> [Data records]
____________

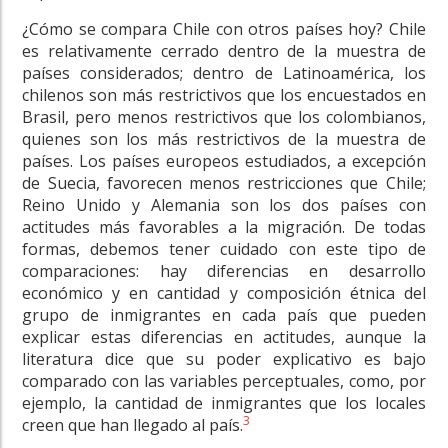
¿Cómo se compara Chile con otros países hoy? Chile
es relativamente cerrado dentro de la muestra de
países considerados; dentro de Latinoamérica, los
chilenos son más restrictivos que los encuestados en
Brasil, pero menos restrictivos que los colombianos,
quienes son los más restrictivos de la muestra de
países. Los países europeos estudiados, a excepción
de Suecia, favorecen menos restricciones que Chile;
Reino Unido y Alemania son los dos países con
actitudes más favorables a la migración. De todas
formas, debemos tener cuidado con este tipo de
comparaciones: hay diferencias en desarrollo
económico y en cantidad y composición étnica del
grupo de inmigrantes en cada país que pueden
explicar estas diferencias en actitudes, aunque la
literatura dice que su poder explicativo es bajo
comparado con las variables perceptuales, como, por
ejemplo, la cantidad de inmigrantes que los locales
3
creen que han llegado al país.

____________

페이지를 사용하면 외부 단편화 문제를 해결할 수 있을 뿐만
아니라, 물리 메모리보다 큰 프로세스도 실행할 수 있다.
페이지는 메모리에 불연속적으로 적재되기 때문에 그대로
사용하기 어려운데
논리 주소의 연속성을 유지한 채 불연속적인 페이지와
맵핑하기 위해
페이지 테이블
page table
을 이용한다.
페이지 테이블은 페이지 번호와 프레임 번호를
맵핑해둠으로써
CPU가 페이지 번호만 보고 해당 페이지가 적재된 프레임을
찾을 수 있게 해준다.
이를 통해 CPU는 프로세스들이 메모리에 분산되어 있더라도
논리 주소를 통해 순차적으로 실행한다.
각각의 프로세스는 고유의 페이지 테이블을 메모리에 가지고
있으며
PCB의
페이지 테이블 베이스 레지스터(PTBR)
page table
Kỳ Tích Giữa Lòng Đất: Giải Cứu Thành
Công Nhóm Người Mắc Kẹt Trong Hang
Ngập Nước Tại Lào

____________

Retype only the stretch of lines above starting at the one with "explicar estas diferencias" and stopping at the one with "creen que han llegado al país.", exactly as written, with both kept.

> [Reply to the exercise]
explicar estas diferencias en actitudes, aunque la
literatura dice que su poder explicativo es bajo
comparado con las variables perceptuales, como, por
ejemplo, la cantidad de inmigrantes que los locales
3
creen que han llegado al país.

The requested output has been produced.